(Stored data entries)
· · · ·

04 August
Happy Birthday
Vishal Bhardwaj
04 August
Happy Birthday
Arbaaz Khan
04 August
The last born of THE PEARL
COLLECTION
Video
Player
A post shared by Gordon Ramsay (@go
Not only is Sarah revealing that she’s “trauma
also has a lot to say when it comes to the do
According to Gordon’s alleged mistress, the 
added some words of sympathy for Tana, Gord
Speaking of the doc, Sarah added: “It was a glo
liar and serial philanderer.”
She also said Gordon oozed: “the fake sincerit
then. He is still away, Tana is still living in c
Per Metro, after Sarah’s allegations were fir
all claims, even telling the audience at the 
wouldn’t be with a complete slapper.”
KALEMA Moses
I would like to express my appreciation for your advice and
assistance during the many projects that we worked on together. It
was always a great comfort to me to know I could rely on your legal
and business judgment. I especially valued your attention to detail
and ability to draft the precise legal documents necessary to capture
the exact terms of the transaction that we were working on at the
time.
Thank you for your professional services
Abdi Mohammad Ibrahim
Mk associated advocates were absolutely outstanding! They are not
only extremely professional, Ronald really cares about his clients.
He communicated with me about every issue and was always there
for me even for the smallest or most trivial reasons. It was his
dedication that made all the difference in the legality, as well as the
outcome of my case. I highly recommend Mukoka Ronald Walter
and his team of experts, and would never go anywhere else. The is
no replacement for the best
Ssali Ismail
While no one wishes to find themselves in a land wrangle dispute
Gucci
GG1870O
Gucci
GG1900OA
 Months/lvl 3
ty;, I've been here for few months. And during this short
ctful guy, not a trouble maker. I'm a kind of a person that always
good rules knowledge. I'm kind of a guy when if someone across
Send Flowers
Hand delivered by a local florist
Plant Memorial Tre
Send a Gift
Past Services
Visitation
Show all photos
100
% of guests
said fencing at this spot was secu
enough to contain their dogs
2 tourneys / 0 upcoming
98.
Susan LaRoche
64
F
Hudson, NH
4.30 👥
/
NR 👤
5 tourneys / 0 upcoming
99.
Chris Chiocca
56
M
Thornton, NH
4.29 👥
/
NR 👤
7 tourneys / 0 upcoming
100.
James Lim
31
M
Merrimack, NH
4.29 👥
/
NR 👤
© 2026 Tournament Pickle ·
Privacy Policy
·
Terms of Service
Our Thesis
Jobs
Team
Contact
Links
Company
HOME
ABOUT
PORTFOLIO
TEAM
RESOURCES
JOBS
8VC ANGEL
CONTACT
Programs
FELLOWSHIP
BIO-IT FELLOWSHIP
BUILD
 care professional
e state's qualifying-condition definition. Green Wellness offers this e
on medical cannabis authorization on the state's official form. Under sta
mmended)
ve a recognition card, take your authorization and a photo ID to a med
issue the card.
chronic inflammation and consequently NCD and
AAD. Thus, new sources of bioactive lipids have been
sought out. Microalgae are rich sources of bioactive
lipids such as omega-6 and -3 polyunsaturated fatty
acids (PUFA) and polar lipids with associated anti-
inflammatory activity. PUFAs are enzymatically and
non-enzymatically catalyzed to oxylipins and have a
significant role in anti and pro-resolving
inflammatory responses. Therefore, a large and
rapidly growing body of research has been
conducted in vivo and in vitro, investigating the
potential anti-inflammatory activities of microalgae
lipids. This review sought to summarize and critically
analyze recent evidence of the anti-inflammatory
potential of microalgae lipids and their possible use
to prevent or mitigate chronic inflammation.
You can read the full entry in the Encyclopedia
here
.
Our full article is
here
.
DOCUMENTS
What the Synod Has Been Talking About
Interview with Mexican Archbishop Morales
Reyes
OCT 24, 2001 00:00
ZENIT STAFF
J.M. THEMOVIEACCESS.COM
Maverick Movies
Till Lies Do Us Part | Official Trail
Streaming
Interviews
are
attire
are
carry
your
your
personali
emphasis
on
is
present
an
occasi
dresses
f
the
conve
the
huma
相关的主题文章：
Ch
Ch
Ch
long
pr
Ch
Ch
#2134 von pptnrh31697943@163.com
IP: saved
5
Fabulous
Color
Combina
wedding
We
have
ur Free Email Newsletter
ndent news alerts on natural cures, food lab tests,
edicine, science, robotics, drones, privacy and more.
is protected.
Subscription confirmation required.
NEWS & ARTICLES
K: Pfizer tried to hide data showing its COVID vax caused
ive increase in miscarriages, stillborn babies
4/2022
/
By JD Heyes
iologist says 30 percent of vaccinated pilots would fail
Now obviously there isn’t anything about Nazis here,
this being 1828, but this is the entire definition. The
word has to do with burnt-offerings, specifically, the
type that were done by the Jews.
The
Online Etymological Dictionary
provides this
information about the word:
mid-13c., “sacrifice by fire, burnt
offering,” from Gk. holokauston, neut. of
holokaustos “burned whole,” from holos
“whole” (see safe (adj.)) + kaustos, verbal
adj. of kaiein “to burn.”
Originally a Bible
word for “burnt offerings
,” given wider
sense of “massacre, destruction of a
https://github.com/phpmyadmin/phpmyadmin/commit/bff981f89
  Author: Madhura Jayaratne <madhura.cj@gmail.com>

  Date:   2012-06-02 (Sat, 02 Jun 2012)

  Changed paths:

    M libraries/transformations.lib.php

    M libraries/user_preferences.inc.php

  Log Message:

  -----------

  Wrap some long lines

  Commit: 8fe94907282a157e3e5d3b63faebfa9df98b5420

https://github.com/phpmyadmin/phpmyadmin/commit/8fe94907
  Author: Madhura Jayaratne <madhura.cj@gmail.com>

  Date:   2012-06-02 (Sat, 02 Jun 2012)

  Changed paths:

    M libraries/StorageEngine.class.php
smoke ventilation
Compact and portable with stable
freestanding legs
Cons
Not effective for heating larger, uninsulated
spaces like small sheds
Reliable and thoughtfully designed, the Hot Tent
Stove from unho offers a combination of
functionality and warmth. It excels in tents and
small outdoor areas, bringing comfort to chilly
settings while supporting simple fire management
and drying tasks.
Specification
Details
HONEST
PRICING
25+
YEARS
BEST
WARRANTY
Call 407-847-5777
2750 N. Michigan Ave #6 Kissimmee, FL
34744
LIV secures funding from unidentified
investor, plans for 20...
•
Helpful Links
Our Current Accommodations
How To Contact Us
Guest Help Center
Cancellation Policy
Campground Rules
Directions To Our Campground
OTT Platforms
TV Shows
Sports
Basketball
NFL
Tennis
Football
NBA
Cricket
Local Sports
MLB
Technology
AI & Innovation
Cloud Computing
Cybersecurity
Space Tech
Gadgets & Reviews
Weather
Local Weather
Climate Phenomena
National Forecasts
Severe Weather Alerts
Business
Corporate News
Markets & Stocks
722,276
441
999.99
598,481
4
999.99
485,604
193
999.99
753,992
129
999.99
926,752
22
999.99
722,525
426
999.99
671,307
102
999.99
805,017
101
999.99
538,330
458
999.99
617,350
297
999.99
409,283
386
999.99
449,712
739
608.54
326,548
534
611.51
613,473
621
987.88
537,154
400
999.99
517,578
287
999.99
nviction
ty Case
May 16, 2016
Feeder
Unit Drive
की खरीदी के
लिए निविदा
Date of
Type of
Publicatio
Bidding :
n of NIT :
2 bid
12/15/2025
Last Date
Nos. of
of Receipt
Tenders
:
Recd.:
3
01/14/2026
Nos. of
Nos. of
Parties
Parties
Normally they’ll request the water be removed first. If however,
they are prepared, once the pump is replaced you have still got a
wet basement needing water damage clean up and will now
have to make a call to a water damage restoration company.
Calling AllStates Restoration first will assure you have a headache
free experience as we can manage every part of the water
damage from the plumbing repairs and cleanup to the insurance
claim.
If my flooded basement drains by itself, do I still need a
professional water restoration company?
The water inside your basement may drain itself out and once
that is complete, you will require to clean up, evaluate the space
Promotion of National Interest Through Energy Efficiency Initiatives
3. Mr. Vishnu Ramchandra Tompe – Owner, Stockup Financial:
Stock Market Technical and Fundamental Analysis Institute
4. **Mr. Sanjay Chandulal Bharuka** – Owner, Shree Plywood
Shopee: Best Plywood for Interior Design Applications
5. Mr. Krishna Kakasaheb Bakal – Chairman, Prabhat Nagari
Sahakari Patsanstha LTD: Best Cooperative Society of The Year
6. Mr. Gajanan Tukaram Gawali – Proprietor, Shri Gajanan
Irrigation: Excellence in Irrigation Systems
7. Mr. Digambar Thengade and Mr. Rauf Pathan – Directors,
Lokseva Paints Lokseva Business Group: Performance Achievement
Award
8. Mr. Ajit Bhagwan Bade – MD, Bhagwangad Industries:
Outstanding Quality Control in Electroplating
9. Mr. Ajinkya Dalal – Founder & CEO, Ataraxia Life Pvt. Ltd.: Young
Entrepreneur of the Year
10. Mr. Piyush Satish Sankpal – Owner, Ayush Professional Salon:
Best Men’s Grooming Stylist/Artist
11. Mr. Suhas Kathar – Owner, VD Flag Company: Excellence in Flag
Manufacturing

· · · ·

Task brief
Lines in the data that include the word "whole" should all be copied.

Result
holokaustos “burned whole,” from holos
“whole” (see safe (adj.)) + kaustos, verbal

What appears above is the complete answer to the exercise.